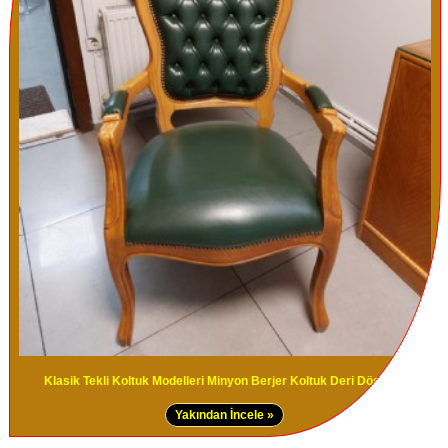
Klasik Tekli Koltuk Modelleri Minyon Berjer Koltuk Deri Döşemeli
Yakından İncele »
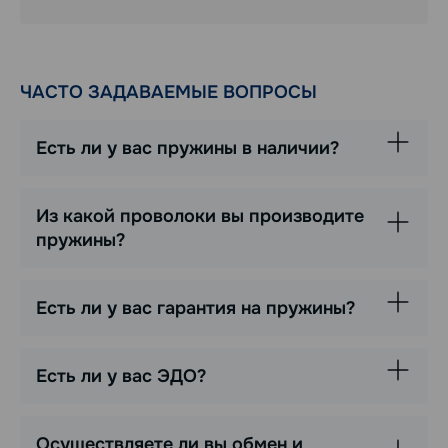
ЧАСТО ЗАДАВАЕМЫЕ ВОПРОСЫ
Есть ли у вас пружины в наличии?
Из какой проволоки вы производите
пружины?
Есть ли у вас гарантия на пружины?
Есть ли у вас ЭДО?
Осуществляете ли вы обмен и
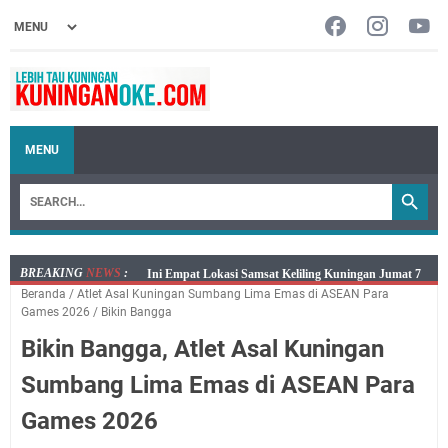
MENU
BREAKING
NEWS
:
Jumat 7 Agustus 2026 Mobil SIM Keliling Ada di
Beranda
/
Atlet Asal Kuningan Sumbang Lima Emas di ASEAN Para
Kecamatan Sindangagung
Games 2026
/
Bikin Bangga
Embun Pagi Jumat 8 Agustus 2026: Jika Keberkahan
Bikin Bangga, Atlet Asal Kuningan
Dicabut Dari Hidupmu, Kamu Akan Tetap Berjalan
Kelaparan Meskipun Memiliki Sekarung Penuh Uang
Sumbang Lima Emas di ASEAN Para
Salat Lima Waktu itu Bukan Cuma Kewajiban, Tapi
Games 2026
juga Tempat Beristirahat yang Paling Menenangkan, Ini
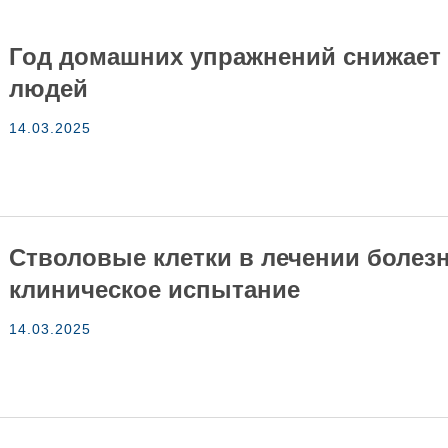
Год домашних упражнений снижает 
людей
14.03.2025
Стволовые клетки в лечении болез
клиническое испытание
14.03.2025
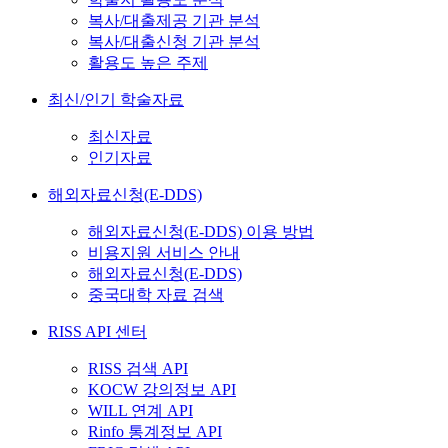
복사/대출제공 기관 분석
복사/대출신청 기관 분석
활용도 높은 주제
최신/인기 학술자료
최신자료
인기자료
해외자료신청(E-DDS)
해외자료신청(E-DDS) 이용 방법
비용지원 서비스 안내
해외자료신청(E-DDS)
중국대학 자료 검색
RISS API 센터
RISS 검색 API
KOCW 강의정보 API
WILL 연계 API
Rinfo 통계정보 API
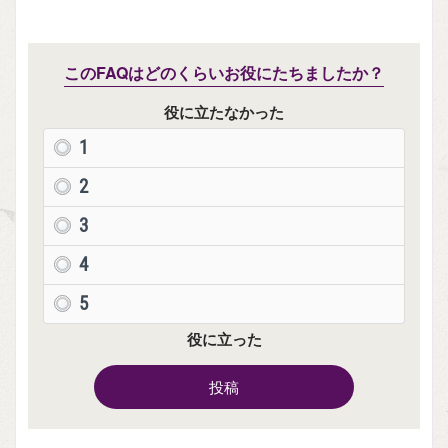
このFAQはどのくらいお役にたちましたか？
役に立たなかった
1
2
3
4
5
役に立った
投稿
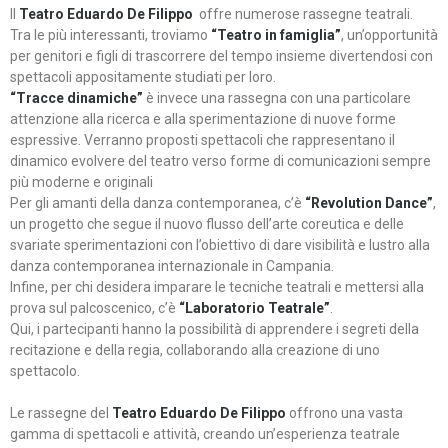
Il
Teatro Eduardo De Filippo
offre numerose rassegne teatrali.
Tra le più interessanti, troviamo
“Teatro in famiglia”
, un’opportunità
per genitori e figli di trascorrere del tempo insieme divertendosi con
spettacoli appositamente studiati per loro.
“Tracce dinamiche”
è invece una rassegna con una particolare
attenzione alla ricerca e alla sperimentazione di nuove forme
espressive. Verranno proposti spettacoli che rappresentano il
dinamico evolvere del teatro verso forme di comunicazioni sempre
più moderne e originali
Per gli amanti della danza contemporanea, c’è
“Revolution Dance”
,
un progetto che segue il nuovo flusso dell’arte coreutica e delle
svariate sperimentazioni con l’obiettivo di dare visibilità e lustro alla
danza contemporanea internazionale in Campania.
Infine, per chi desidera imparare le tecniche teatrali e mettersi alla
prova sul palcoscenico, c’è
“Laboratorio Teatrale”
.
Qui, i partecipanti hanno la possibilità di apprendere i segreti della
recitazione e della regia, collaborando alla creazione di uno
spettacolo.
Le rassegne del
Teatro Eduardo De Filippo
offrono una vasta
gamma di spettacoli e attività, creando un’esperienza teatrale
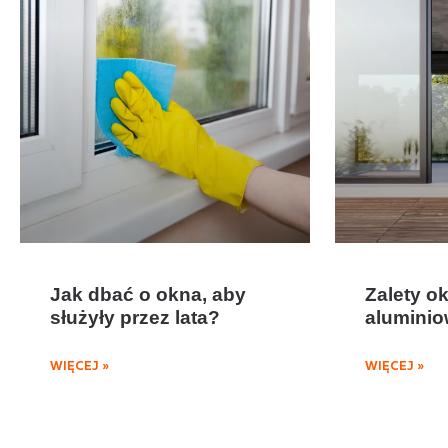
Jak dbać o okna, aby
Zalety o
służyły przez lata?
alumini
WIĘCEJ »
WIĘCEJ »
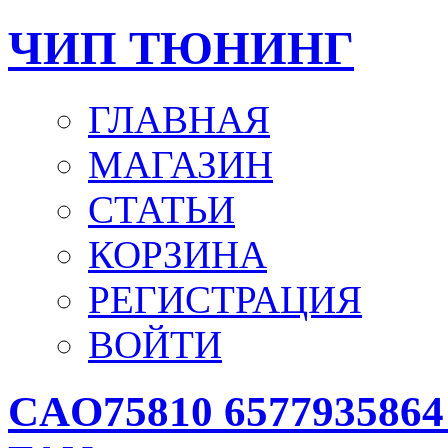
ЧИП ТЮНИНГ
ГЛАВНАЯ
МАГАЗИН
СТАТЬИ
КОРЗИНА
РЕГИСТРАЦИЯ
ВОЙТИ
CAO75810 6577935864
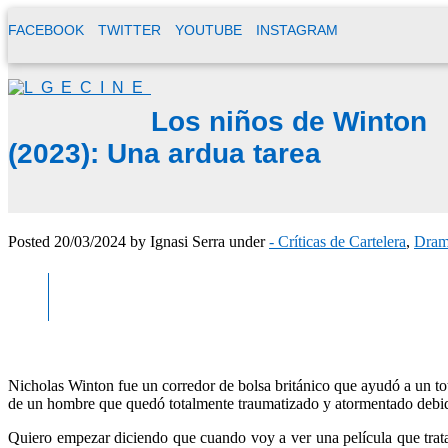
FACEBOOK
TWITTER
YOUTUBE
INSTAGRAM
Los niños de Winton
(2023): Una ardua tarea
Posted
20/03/2024
by
Ignasi Serra
under
- Críticas de Cartelera
,
Dra
Nicholas Winton fue un corredor de bolsa británico que ayudó a un to
de un hombre que quedó totalmente traumatizado y atormentado debid
Quiero empezar diciendo que cuando voy a ver una película que trat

** WHAT TO DO **
Every line where "пружины" appears must be returned from the listing above.

** WORKED SOLUTION **
Есть ли у вас пружины в наличии?
пружины?
Есть ли у вас гарантия на пружины?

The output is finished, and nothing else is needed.